Back to Insights

Automation and the Provenance of State

Platform Engineering7 minJanuary 5, 2024
AutomationIaCDevOps

Automation and the Provenance of State

Category: Platform Engineering
Reading Time: 7 minutes
Tags: Automation, IaC, DevOps


The 3 AM Phone Call That Changed Everything

It was 3:17 AM when my phone rang. Production was down. Hard.

"Did you change anything?" I asked the on-call engineer.

"No, nothing. I just restarted the database pod because it was showing high memory."

That single kubectl command—executed manually, with good intentions—cascaded into a 4-hour outage affecting 2 million users.

Why? Because that database pod had specific resource limits set manually two weeks ago to handle a spike. No one documented it. No one remembered it. And when it was recreated, it got the default (insufficient) limits.

The lesson I learned that night: Automation isn't just about speed. It's about the provenance of state.


What is Provenance of State?

Provenance means knowing the complete history of how your infrastructure reached its current state:

  • What changed?
  • When did it change?
  • Who changed it?
  • Why was it changed?
  • How can we reproduce it?

Without provenance, you're flying blind. You have a system in a certain state, but no idea how it got there or how to recreate it.
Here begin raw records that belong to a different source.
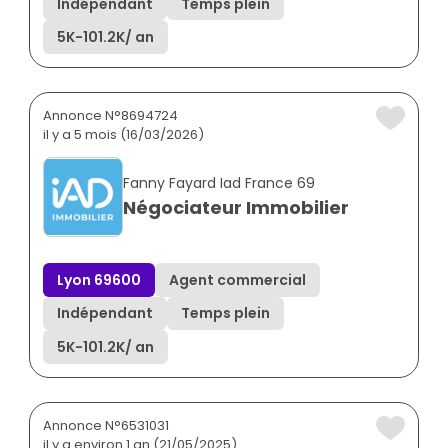
Indépendant
Temps plein
5K
-
101.2K
/ an
Annonce N°8694724
il y a 5 mois (16/03/2026)
Fanny Fayard Iad France 69
Négociateur Immobilier
Lyon 69600
Agent commercial
Indépendant
Temps plein
5K
-
101.2K
/ an
Annonce N°6531031
il y a environ 1 an (21/05/2025)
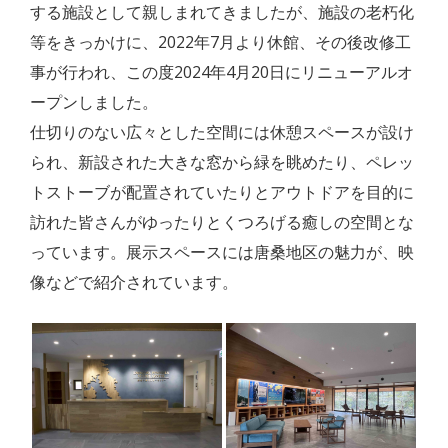
する施設として親しまれてきましたが、施設の老朽化
等をきっかけに、2022年7月より休館、その後改修工
事が行われ、この度2024年4月20日にリニューアルオ
ープンしました。
仕切りのない広々とした空間には休憩スペースが設け
られ、新設された大きな窓から緑を眺めたり、ペレッ
トストーブが配置されていたりとアウトドアを目的に
訪れた皆さんがゆったりとくつろげる癒しの空間とな
っています。展示スペースには唐桑地区の魅力が、映
像などで紹介されています。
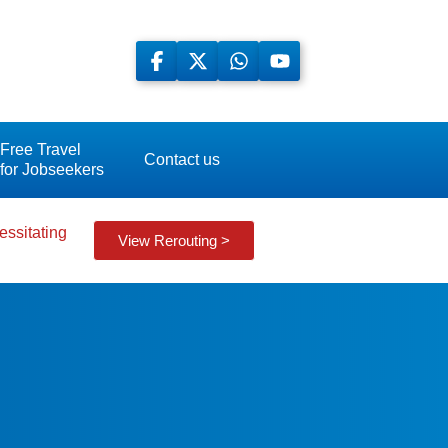
Free Travel
Contact us
for Jobseekers
essitating
View Rerouting >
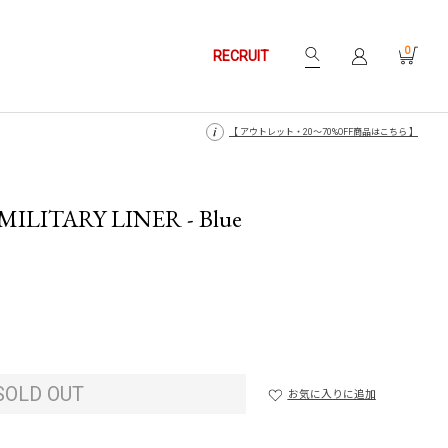
0
RECRUIT
【 月〜金14時、土日祝12時までにご注文で当日発送・発送無休 】
【 月〜金14時、土日祝12時までにご注文で当日発送・発送無休 】
【 アウトレット・20〜70%OFF商品はこちら 】
【 アウトレット・20〜70%OFF商品はこちら 】
ILITARY LINER - Blue
SOLD OUT
お気に入りに追加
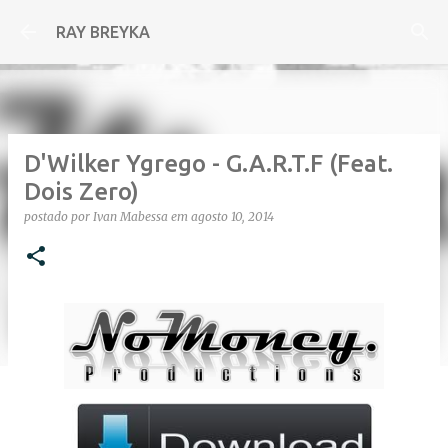
Pular para o conteúdo principal
RAY BREYKA
D'Wilker Ygrego - G.A.R.T.F (Feat.
Dois Zero)
postado por
Ivan Mabessa
em
agosto 10, 2014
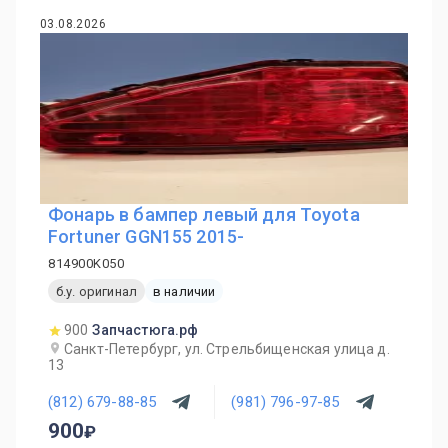
03.08.2026
Фонарь в бампер левый для Toyota
Fortuner GGN155 2015-
814900K050
б.у. оригинал
в наличии
900
Запчастюга.рф
Санкт-Петербург, ул. Стрельбищенская улица д.
13
(812) 679-88-85
(981) 796-97-85
900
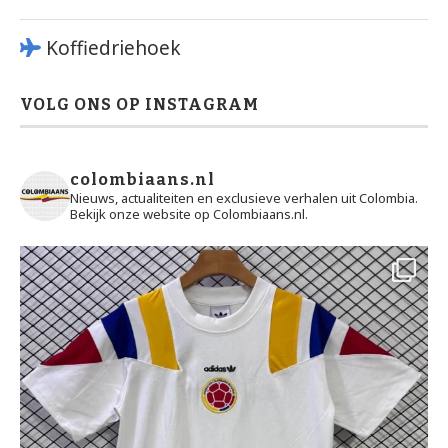
Koffiedriehoek
VOLG ONS OP INSTAGRAM
colombiaans.nl
Nieuws, actualiteiten en exclusieve verhalen uit Colombia.
Bekijk onze website op Colombiaans.nl.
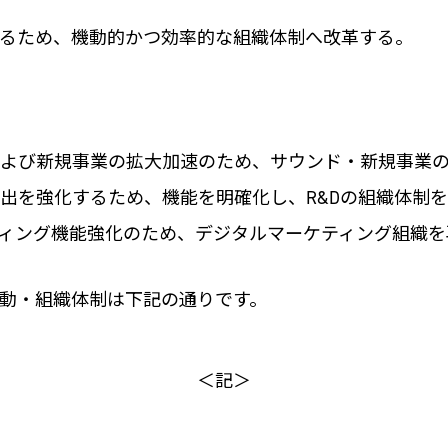
るため、機動的かつ効率的な組織体制へ改革する。
および新規事業の拡大加速のため、サウンド・新規事業
出を強化するため、機能を明確化し、R&Dの組織体制
ィング機能強化のため、デジタルマーケティング組織を
動・組織体制は下記の通りです。
＜記＞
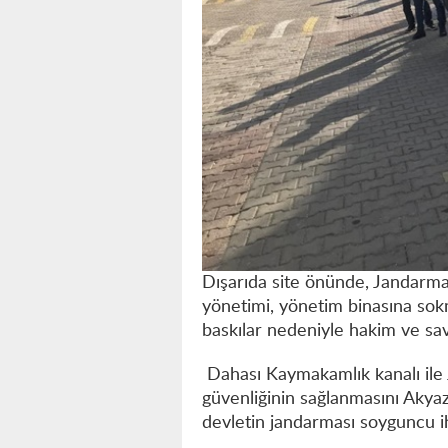
Dışarıda site önünde, Jandarma
yönetimi, yönetim binasına sokm
baskılar nedeniyle hakim ve sa
Dahası Kaymakamlık kanalı ile
güvenliğinin sağlanmasını Aky
devletin jandarması soyguncu i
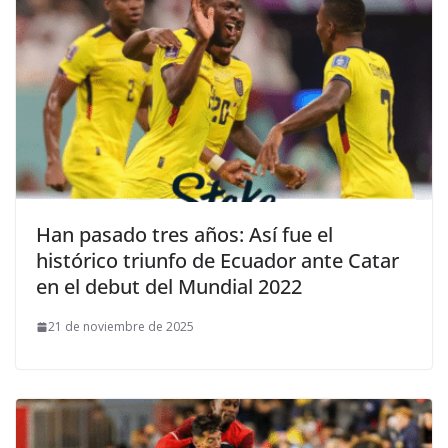
Han pasado tres años: Así fue el
histórico triunfo de Ecuador ante Catar
en el debut del Mundial 2022
21 de noviembre de 2025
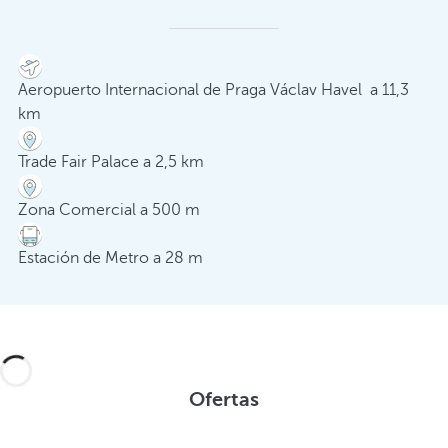
Aeropuerto Internacional de Praga Václav Havel a 11,3
km
Trade Fair Palace a 2,5 km
Zona Comercial a 500 m
Estación de Metro a 28 m
Ofertas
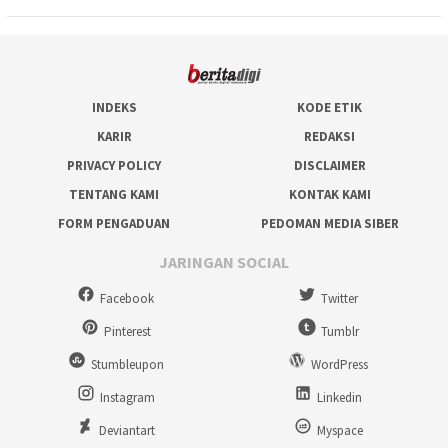
INDEKS
KODE ETIK
KARIR
REDAKSI
PRIVACY POLICY
DISCLAIMER
TENTANG KAMI
KONTAK KAMI
FORM PENGADUAN
PEDOMAN MEDIA SIBER
JARINGAN SOCIAL
Facebook
Twitter
Pinterest
Tumblr
Stumbleupon
WordPress
Instagram
Linkedin
Deviantart
Myspace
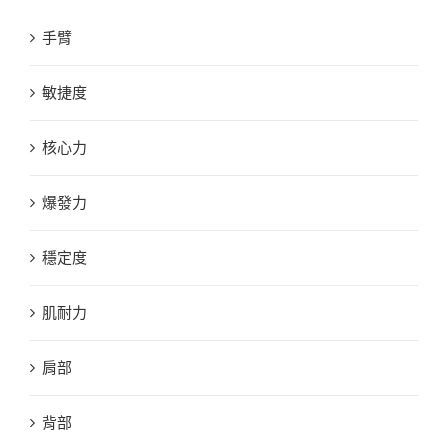
手臂
敏捷度
核心力
爆發力
穩定度
肌耐力
肩部
背部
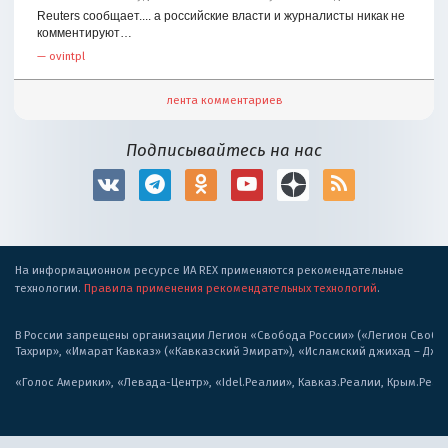
Reuters сообщает.... а российские власти и журналисты никак не
комментируют…
—
ovintpl
лента комментариев
Подписывайтесь на нас
На информационном ресурсе ИА REX применяются рекомендательные
технологии.
Правила применения рекомендательных технологий
.
В России запрещены организации Легион «Свобода России» («Легион Свобода
Тахрир», «Имарат Кавказ» («Кавказский Эмират»), «Исламский джихад – Дж
«Голос Америки», «Левада-Центр», «Idel.Реалии», Кавказ.Реалии, Крым.Реал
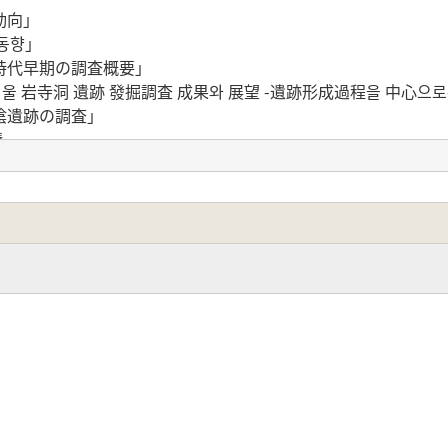
動向」
 동향」
時代早期の調査概要」
서울 岩寺洞 遺跡 發掘調査 成果와 展望 -遺跡形成過程을 中心으로
陰遺跡の調査」
蹟
研究会の記録」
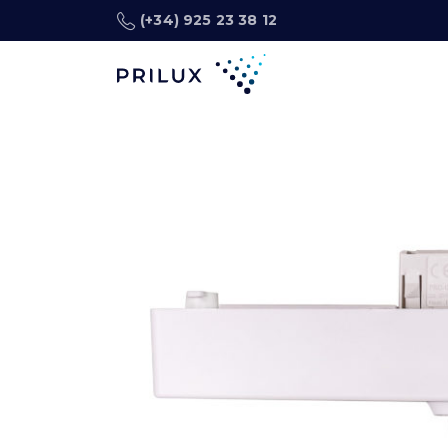
(+34) 925 23 38 12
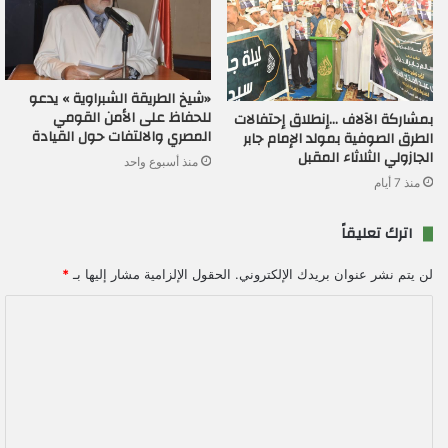
«شيخ الطريقة الشبراوية » يدعو
للحفاظ على الأمن القومي
بمشاركة الآلاف …إنطلاق إحتفالات
المصري والالتفات حول القيادة
الطرق الصوفية بمولد الإمام جابر
الجازولي الثلاثاء المقبل
منذ أسبوع واحد
منذ 7 أيام
اترك تعليقاً
لن يتم نشر عنوان بريدك الإلكتروني.
الحقول الإلزامية مشار إليها بـ
*
ا
ل
ت
ع
ل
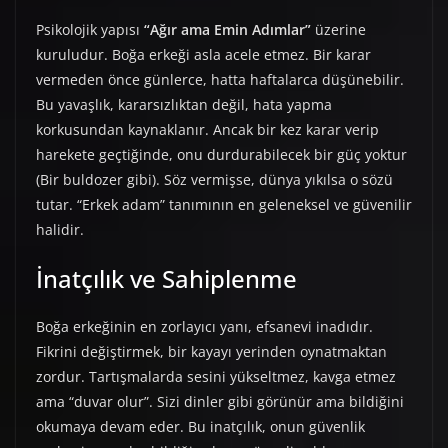
Psikolojik yapısı
“Ağır ama Emin Adımlar”
üzerine
kuruludur. Boğa erkeği asla acele etmez. Bir karar
vermeden önce günlerce, hatta haftalarca düşünebilir.
Bu yavaşlık, kararsızlıktan değil, hata yapma
korkusundan kaynaklanır. Ancak bir kez karar verip
harekete geçtiğinde, onu durdurabilecek bir güç yoktur
(Bir buldozer gibi). Söz vermişse, dünya yıkılsa o sözü
tutar. “Erkek adam” tanımının en geleneksel ve güvenilir
halidir.
İnatçılık ve Sahiplenme
Boğa erkeğinin en zorlayıcı yanı, efsanevi inadıdır.
Fikrini değiştirmek, bir kayayı yerinden oynatmaktan
zordur. Tartışmalarda sesini yükseltmez, kavga etmez
ama “duvar olur”. Sizi dinler gibi görünür ama bildiğini
okumaya devam eder. Bu inatçılık, onun güvenlik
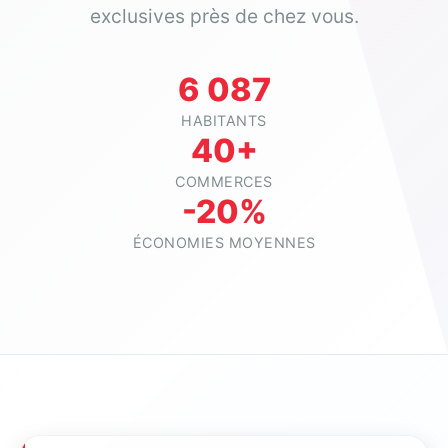
exclusives près de chez vous.
6 087
HABITANTS
40+
COMMERCES
-20%
ÉCONOMIES MOYENNES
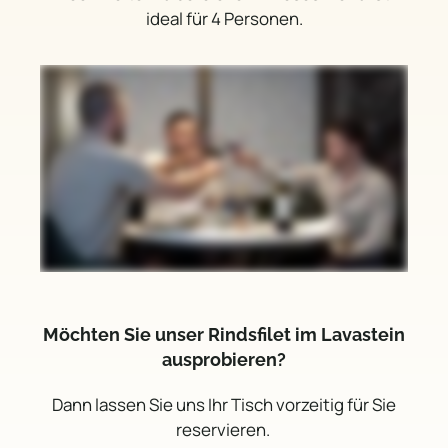
ideal für 4 Personen.
Möchten Sie unser Rindsfilet im Lavastein
ausprobieren?
Dann lassen Sie uns Ihr Tisch vorzeitig für Sie
reservieren.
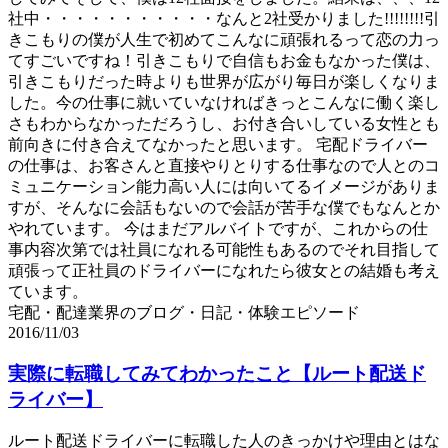
社中・・・・・・・・・・・なんと2社受かりました!!!!!!!!引
きこもりの僕が人生で初めてこんなに頑張れるって恋の力っ
てすごいですね！引きこもりで自信もお金もなかった僕は、
引きこもりだった時よりも世界が広がり毎日が楽しくなりま
した。今の仕事に就いていなければきっとこんなに働く楽し
さもわからなかっただろうし、お付き合いしている女性とも
前向きに付き合えてなかったと思います。 宅配ドライバー
の仕事は、お客さんと直接やりとりする仕事なので人とのコ
ミュニケーション能力高い人には向いてるイメージがありま
すが、そんなに会話もないので会話が苦手な僕でもなんとか
やれています。 今はまだアルバイトですが、これからの仕
事内容次第では社員になれる可能性もあるのでそれ目指して
頑張って正社員のドライバーになれたら彼女との結婚も考え
ています。
宅配・配達業界のブログ・日記・体験エピソード
2016/11/03
実際に転職してみてわかったこと【ルート配送ド
ライバー】
ルート配送ドライバーに転職した人のきっかけや理由とはな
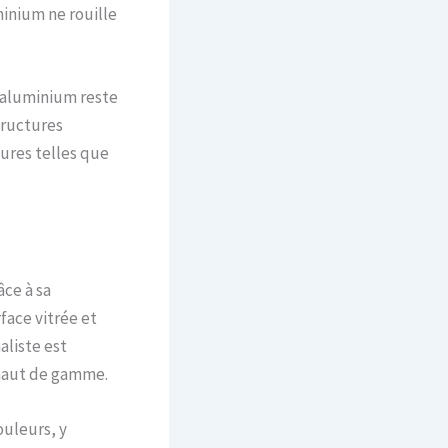
minium ne rouille
l’aluminium reste
structures
tures telles que
âce à sa
rface vitrée et
aliste est
 haut de gamme.
ouleurs, y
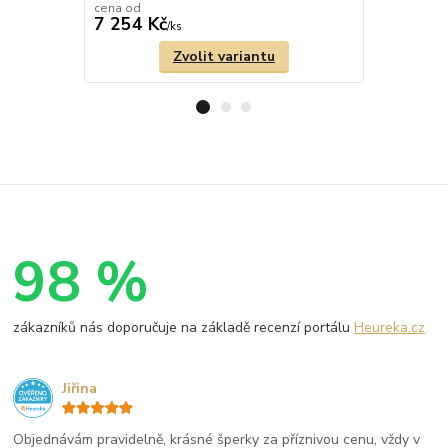
cena od
cena od
7 254 Kč
6 073 Kč
/
ks
Zvolit variantu
98 %
zákazníků nás doporučuje na základě recenzí portálu
Heureka.cz
Jiřina
Objednávám pravidelně, krásné šperky za příznivou cenu, vždy v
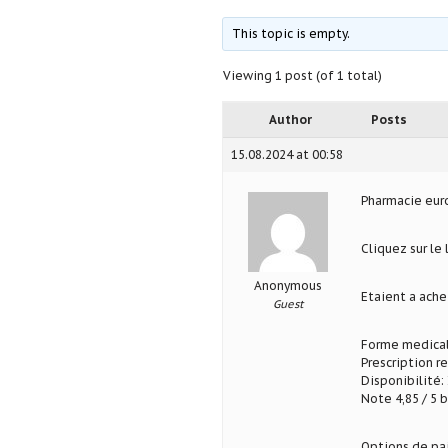
This topic is empty.
Viewing 1 post (of 1 total)
Author
Posts
15.08.2024 at 00:58
Pharmacie eu
Cliquez sur le
Anonymous
Etaient a ache
Guest
Forme medical
Prescription r
Disponibilité: 
Note 4,85 / 5 b
Options de pa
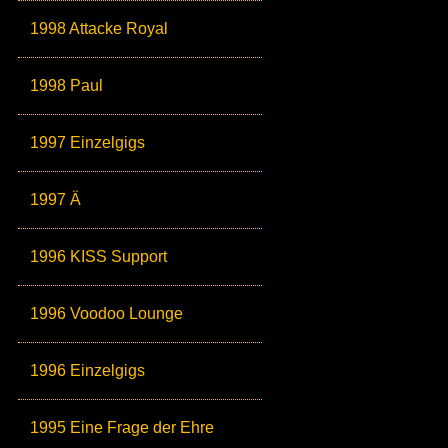
1998 Attacke Royal
1998 Paul
1997 Einzelgigs
1997 Ä
1996 KISS Support
1996 Voodoo Lounge
1996 Einzelgigs
1995 Eine Frage der Ehre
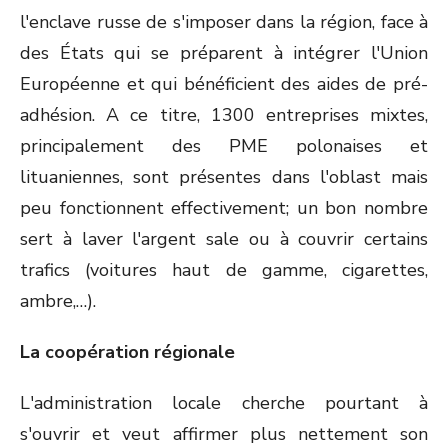
l'enclave russe de s'imposer dans la région, face à
des États qui se préparent à intégrer l'Union
Européenne et qui bénéficient des aides de pré-
adhésion. A ce titre, 1300 entreprises mixtes,
principalement des PME polonaises et
lituaniennes, sont présentes dans l'oblast mais
peu fonctionnent effectivement; un bon nombre
sert à laver l'argent sale ou à couvrir certains
trafics (voitures haut de gamme, cigarettes,
ambre,…).
La coopération régionale
L'administration locale cherche pourtant à
s'ouvrir et veut affirmer plus nettement son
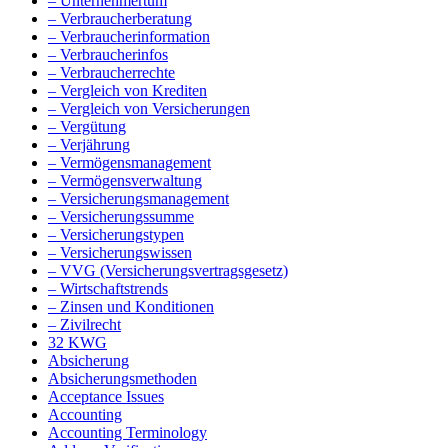
– Unternehmertum
– Verbraucherberatung
– Verbraucherinformation
– Verbraucherinfos
– Verbraucherrechte
– Vergleich von Krediten
– Vergleich von Versicherungen
– Vergütung
– Verjährung
– Vermögensmanagement
– Vermögensverwaltung
– Versicherungsmanagement
– Versicherungssumme
– Versicherungstypen
– Versicherungswissen
– VVG (Versicherungsvertragsgesetz)
– Wirtschaftstrends
– Zinsen und Konditionen
– Zivilrecht
32 KWG
Absicherung
Absicherungsmethoden
Acceptance Issues
Accounting
Accounting Terminology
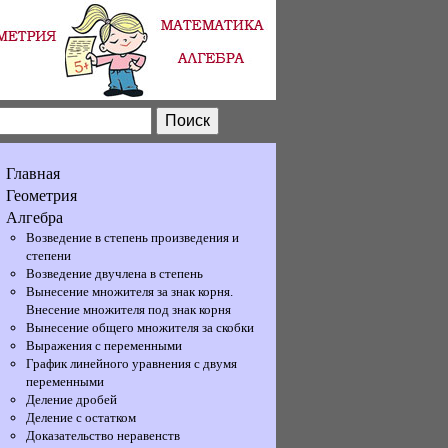
Главная
Геометрия
Алгебра
Возведение в степень произведения и
степени
Возведение двучлена в степень
Вынесение множителя за знак корня.
Внесение множителя под знак корня
Вынесение общего множителя за скобки
Выражения с переменными
График линейного уравнения с двумя
переменными
Деление дробей
Деление с остатком
Доказательство неравенств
Example: Two Kubernetes Clusters

Cluster A (Manual Configuration):

# History lost to time
$ kubectl scale deployment api-server --replicas=10
$ kubectl set resources deployment api-server --limits=cpu=2,memory=4Gi
$ kubectl patch deployment api-server -p '{"spec":{"template":{"spec":{"nodeSelector":{"node-type":"highcpu"}}}}}'

Questions you can't answer:

  • Why 10 replicas instead of 5 or 20?
  • Who set those resource limits and when?
  • Why is it pinned to highcpu nodes?
  • Can we recreate this in staging?

Cluster B (Infrastructure as Code):

# Git commit: abc123
# Author: devesh@company.com
# Date: 2024-01-15
# Message: "Scale api-server for Black Friday traffic (JIRA-1234)"

apiVersion: apps/v1
kind: Deployment
metadata:
  name: api-server
  annotations:
    reason: "Black Friday traffic spike"
    jira-ticket: "JIRA-1234"
spec:
  replicas: 10 # Increased from 5 to handle 2x traffic
  template:
    spec:
      nodeSelector:
        node-type: highcpu # CPU-bound workload
      containers:
        - name: api
          resources:
            limits:
              cpu: "2" # Profiled: 1.5 CPU under load
              memory: "4Gi" # 3.2Gi average + 20% buffer

Now you know:

  • Why: Black Friday traffic (JIRA-1234)
  • When: Jan 15, 2024
  • Who: devesh@company.com
  • How to reproduce: git checkout abc123; kubectl apply -f .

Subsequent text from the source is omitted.